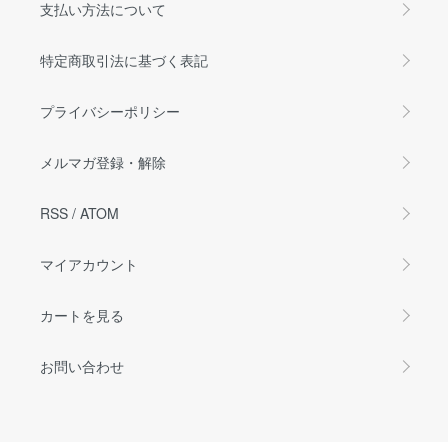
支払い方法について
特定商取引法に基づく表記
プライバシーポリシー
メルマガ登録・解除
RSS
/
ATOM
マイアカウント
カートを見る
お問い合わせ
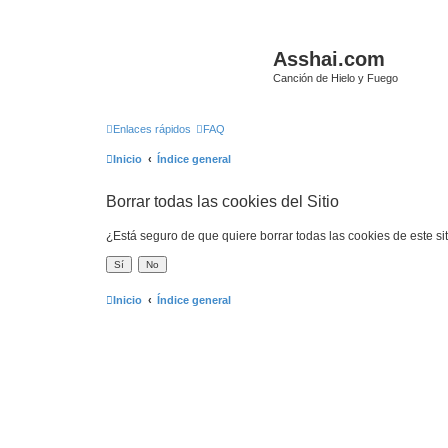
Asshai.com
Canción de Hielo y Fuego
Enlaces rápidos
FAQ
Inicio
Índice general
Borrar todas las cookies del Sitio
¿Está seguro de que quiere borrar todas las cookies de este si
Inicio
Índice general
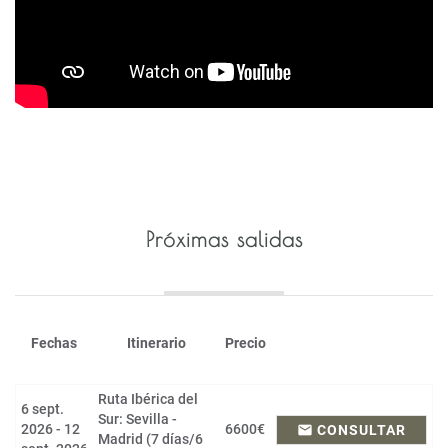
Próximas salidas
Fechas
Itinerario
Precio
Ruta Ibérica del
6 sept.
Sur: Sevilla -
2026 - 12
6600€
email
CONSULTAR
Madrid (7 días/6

TASK DIRECTIONS: Your copy should match the material above exactly, minus its pictures.

TASK RESULT:
支払い方法について
特定商取引法に基づく表記
プライバシーポリシー
メルマガ登録・解除
RSS
/
ATOM
マイアカウント
カートを見る
お問い合わせ
Asshai.com
Canción de Hielo y Fuego
Enlaces rápidos
FAQ
Inicio
Índice general
Borrar todas las cookies del Sitio
¿Está seguro de que quiere borrar todas las cookies de este si
Inicio
Índice general
Próximas salidas
Fechas
Itinerario
Precio
Ruta Ibérica del
6 sept.
Sur: Sevilla -
2026 - 12
6600€
email
CONSULTAR
Madrid (7 días/6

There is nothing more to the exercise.